If you’re moving across the U.S.-Canada border or planning to retire abroad, one of the biggest financial questions is:
TFSA vs Roth IRA — which one is better, and how are they taxed when you move countries?
Both accounts offer tax-free growth, but the rules, eligibility, and cross-border tax treatment are very different. Making the wrong move could trigger unexpected taxes from the CRA or IRS.
Let’s break it down clearly.
Key Differences Between TFSA and Roth IRA (2025)
| Feature | TFSA (Canada) | Roth IRA (U.S.) |
|---|---|---|
| Eligibility | Canadian residents aged 18+ | Must have earned income |
| 2025 Contribution Limit | $7,000 + unused room since 2009 | $7,000 (<50) or $8,000 (50+) |
| Income Limit for Contributions | No income restriction | High earners may be phased out |
| Withdrawal Rules | Anytime, tax-free, no penalties | Must be 59.5+ AND Roth open 5+ years for tax-free earnings |
| Contribution Room Carry Forward | Yes | No |
| Contribution Room Replenished After Withdrawal | Yes (next calendar year) | No |
| Penalties | 1% per month on overcontributions | 10% early withdrawal penalty (on earnings) |
Similarities Between TFSA and Roth IRA
✔ No tax deduction when contributing
✔ Growth inside the account is tax-free
✔ Qualified withdrawals are tax-free
✔ Can hold stocks, ETFs, bonds, GICs/mutual funds
Can You Transfer a Roth IRA to a TFSA?
No. The CRA and IRS do not recognize TFSA and Roth IRA as equivalent plans.

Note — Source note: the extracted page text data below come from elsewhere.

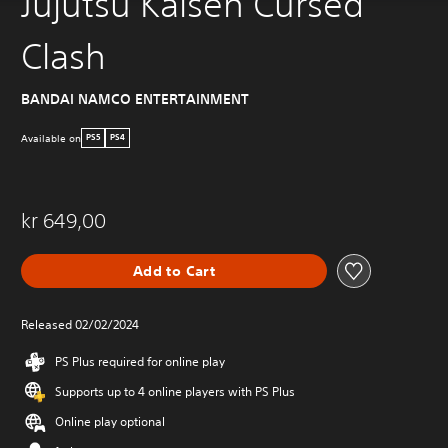
Jujutsu Kaisen Cursed
Clash
BANDAI NAMCO ENTERTAINMENT
Available on
PS5
PS4
kr 649,00
Add to Cart
Released 02/02/2024
PS Plus required for online play
Supports up to 4 online players with PS Plus
Online play optional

You cannot directly transfer or roll over funds between them without triggering taxes.
Moving to Canada With a Roth IRA? Here’s What To Do
If you become a Canadian resident and already have a Roth IRA, you must:
✅ Stop contributing immediately — adding more funds after becoming Canadian-resident creates tax problems
✅ File a one-time election under the Canada-U.S. tax treaty — this tells the CRA to continue treating your Roth IRA as tax-exempt
✅ Make only “qualified withdrawals” — you must be 59.5+ and have held the account for 5+ years
TFSA Tax Treatment for U.S. Citizens in Canada
⚠️ If you are a U.S. person (citizen or green card holder) living in Canada, the IRS does not recognize the TFSA as a tax-free account.
This means:
- You may need to report TFSA earnings on your U.S. tax return
- Some people avoid TFSAs until they renounce U.S. person status
Which Is Better — TFSA or Roth IRA?
| Situation | Best Account |
|---|---|
| Canadian living in Canada | TFSA |
| American living in U.S. | Roth IRA |
| Moving from U.S. → Canada | Keep Roth IRA, open TFSA (after filing election) |
| U.S. citizen living in Canada | RRSP may be better than TFSA (for IRS reporting) |
Summary — TFSA vs Roth IRA in One Minute
- ❌ You cannot transfer a Roth IRA into a TFSA
- ✅ You can own both, but must follow cross-border tax rules
- 📄 If you bring a Roth IRA to Canada, file the one-time treaty election
- ❌ Never contribute to a Roth IRA after becoming Canadian-resident
- ✅ TFSA withdrawals are always tax-free — Roth IRA withdrawals are only tax-free if qualified
Final Thoughts
Both TFSA and Roth IRA are powerful tax-free tools, but once you cross borders, tax agencies play by different rules. A little paperwork goes a long way — especially if it helps you avoid paying unnecessary tax twice.